In his 77 career minutes, Fraschilla has shown a rather conventional game. He doesn't have much confidence in his jump shot—having not taken a three since his freshman year—and aims to beat his opponents off the dribble. He is a deft passer when he gets in the lane, but lacks the length (he is just 5'11") to finish effectively over bigger defenders. As he focuses on next season, his goals should be twofold:

1.Embrace Finishing Through Contact — For smaller guards, a key to finishing effectively around the rim is to use the length of big men against them, driving into the body and preventing them from leaning in to block the shot. Since becoming an ace shooter over a summer is unrealistic, Fraschilla should focus on further developing his strengths.

2.Master the Pick-and-Roll — Harvard ran relatively few pick-and-rolls in 2015-2016, but could maximize the athleticism and finishing ability of senior Zena Edosomwan by finding him an effective pick-and-roll point guard. While Chambers is likely to become that player, Fraschilla can provide significant value to the team by mastering the same skill set.

2016-2017 Outlook:

Fraschilla's future with the team is, to put it generously, uncertain. His main comparative advantage last season was his veteran leadership, as his on-court skills pale in contrast to his competition at the position. With the team's two captains both competing for time at the point, Fraschilla can no longer claim that advantage.

Furthermore, the arrival of Bryce Aiken and (to a lesser extent) Christian Juzang will squeeze what few available minutes exist at the one. In his last season in Cambridge, Chambers played nearly 35 minutes a contest at the position—roughly in line with what he played his first two season. That number will likely go down in 2016-2017 since Amaker has considerably more options at the position, but Chambers will still likely play 30-32 minutes a game. The remaining eight minutes are more likely to go to a combination of McCarthy, Miller, and Aiken than Fraschilla.

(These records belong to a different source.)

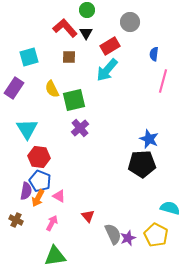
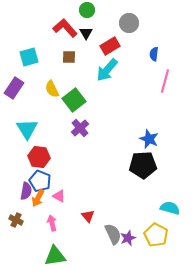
gray circle: moved 1 px left, 1 px down
pink line: moved 2 px right
green square: rotated 25 degrees counterclockwise
black pentagon: moved 1 px right, 1 px down
pink arrow: rotated 42 degrees counterclockwise
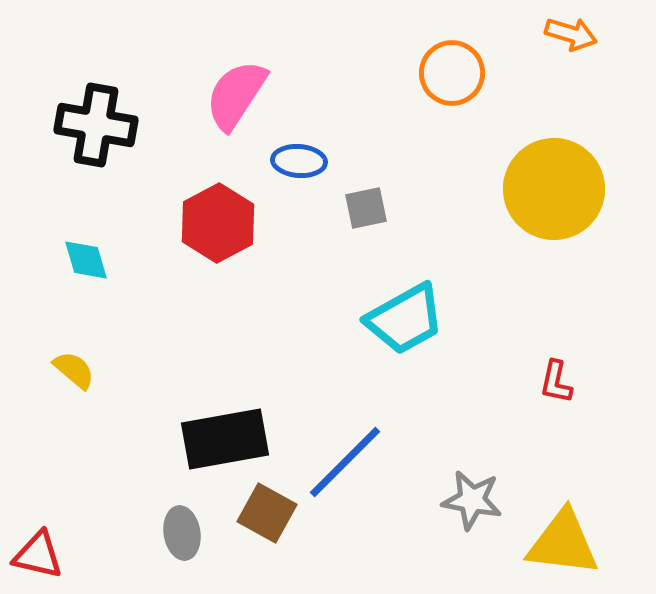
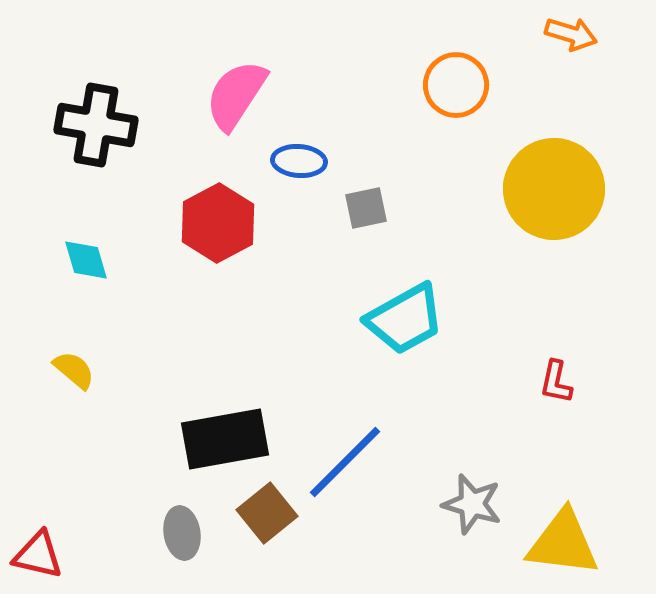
orange circle: moved 4 px right, 12 px down
gray star: moved 4 px down; rotated 6 degrees clockwise
brown square: rotated 22 degrees clockwise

Fraschilla's problem is compounded by his inability to shoot the ball effectively. All three of the above guards, who offer value as off-ball cutters and shooters, could conceivably play alongside Chambers in two point-guard lineups. Fraschilla is most effective with the ball in his hands and can't claim the same versatility, which ultimately means that is unlikely that he sees any kind of serious minutes in his final Harvard season.